Your focus on the ancient history of Bill Clinton is sexist.
doubleman says
Seriously. Stop being stupid.
This discussion was about Bill and people defending him. That’s it.
SomervilleTom says
YOUR discussion has been “about Bill and people defending him. That’s it” — starting with your own comment from last week. Christopher made an off-hand reference to Bill Clinton in a comment about HILLARY. You jumped on that, and have stayed on Bill Clinton since.
So we at least agree that the only thing YOU are discussing is Bill Clinton.
In fact, this POST is about Hillary Clinton.
petr says
… Most of what I ‘know’ about the Clintons is what people tell me they think they ‘know’ about the Clintons. Most of what people think they know about the Clintons derives from accusations made against them by people who are, by all accounts, scared incontinent by them yet unable to articulate exactly what it is that scares them so: and thus aggressively passive-aggressive made up shit becomes what we think we know about both Clintons
An accusation is not, at all, a good substitute for a narrative, though people have defaulted to that, and a narrative is ever only an inadequate substitute for the truth. So we’re two steps removed from the truth.
In the face of that, I have to go with what I see in actions. Bill Clinton publicly committed adultery and humiliated Hillary but she is still married to him. That’s an act of character: not only to re-commit to the marriage but to shoulder the burden of continued, and very public, ridicule for doing so. Even if you accept the pernicious (and likely spurious) notion that she remained with him solely upon political grounds, you’d have to respect the sheer grit she displayed in doing so.
After that, then-Senator Clinton first ran against then-Senator Obama, than worked for President Obama as Secretary of State and did a fine job of it. That’s a character move too…
Secretary Clinton then gave a bunch of speeches.

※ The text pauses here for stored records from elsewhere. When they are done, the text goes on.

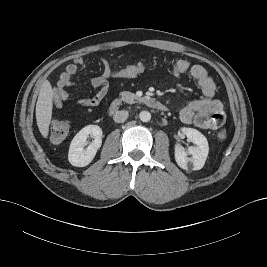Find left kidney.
I'll use <instances>...</instances> for the list:
<instances>
[{"instance_id":"1","label":"left kidney","mask_w":267,"mask_h":267,"mask_svg":"<svg viewBox=\"0 0 267 267\" xmlns=\"http://www.w3.org/2000/svg\"><path fill=\"white\" fill-rule=\"evenodd\" d=\"M181 132L195 144L190 146L187 151L179 145L175 147V160L178 166L186 171L200 170L207 159L209 146L206 137L196 129L181 128ZM191 155V157H187Z\"/></svg>"}]
</instances>
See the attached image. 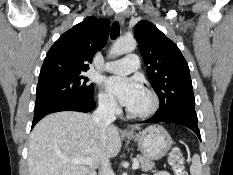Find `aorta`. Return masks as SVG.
Wrapping results in <instances>:
<instances>
[{
	"instance_id": "obj_1",
	"label": "aorta",
	"mask_w": 233,
	"mask_h": 175,
	"mask_svg": "<svg viewBox=\"0 0 233 175\" xmlns=\"http://www.w3.org/2000/svg\"><path fill=\"white\" fill-rule=\"evenodd\" d=\"M136 41L134 39L121 38L111 48L110 54L114 57L134 51Z\"/></svg>"
}]
</instances>
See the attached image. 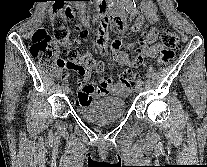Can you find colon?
Returning <instances> with one entry per match:
<instances>
[{
  "label": "colon",
  "mask_w": 207,
  "mask_h": 167,
  "mask_svg": "<svg viewBox=\"0 0 207 167\" xmlns=\"http://www.w3.org/2000/svg\"><path fill=\"white\" fill-rule=\"evenodd\" d=\"M73 18V10L71 7H62L58 5L53 8L52 22L55 30V38H52L44 28H38L32 35L30 54L37 59L41 68L52 70L57 66H61L64 62L60 59L56 41L67 46L65 64L73 68L101 69L100 63L96 62L88 55H82L73 44L76 39L71 30V21ZM118 44H121L118 42ZM161 53L156 61V65L162 68L169 64L174 58V50L179 45L178 36L170 31L164 30L161 33ZM137 73L130 69H123L120 73V82L126 88H130Z\"/></svg>",
  "instance_id": "1"
}]
</instances>
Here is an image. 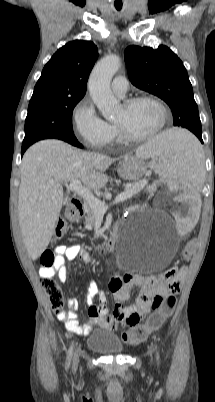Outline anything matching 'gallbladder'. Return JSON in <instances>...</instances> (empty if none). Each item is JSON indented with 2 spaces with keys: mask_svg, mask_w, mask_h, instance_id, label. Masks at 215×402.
Masks as SVG:
<instances>
[{
  "mask_svg": "<svg viewBox=\"0 0 215 402\" xmlns=\"http://www.w3.org/2000/svg\"><path fill=\"white\" fill-rule=\"evenodd\" d=\"M68 201H69L68 198H65V199H64V202H65V203H67Z\"/></svg>",
  "mask_w": 215,
  "mask_h": 402,
  "instance_id": "bac80fb5",
  "label": "gallbladder"
}]
</instances>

BIll Clinton also. They get flak for speaking before certain groups. But, according to CNN, they have collectively given some 729 paid speeches between 2001 and 2016 (this does not include the many public speeches and appearances…). Together they’ve made a lot of speeches. From this I infer two things: A) people really want to hear what Bill and Hillary Clinton have to say; and 2) they’re both, likely, willing to speak at a wide range of events, from corporate outings to the opening of a can of beans.
I’m sure some may, and likely will, attempt to spin all of the above as done so out of nefarious motives, but that’s a specie of mind reading shaded by the accusations and not, necessarily the truth.
Christopher says
She knows very well that she chooses her words carefully and believes it is the responsibility of a President to do so.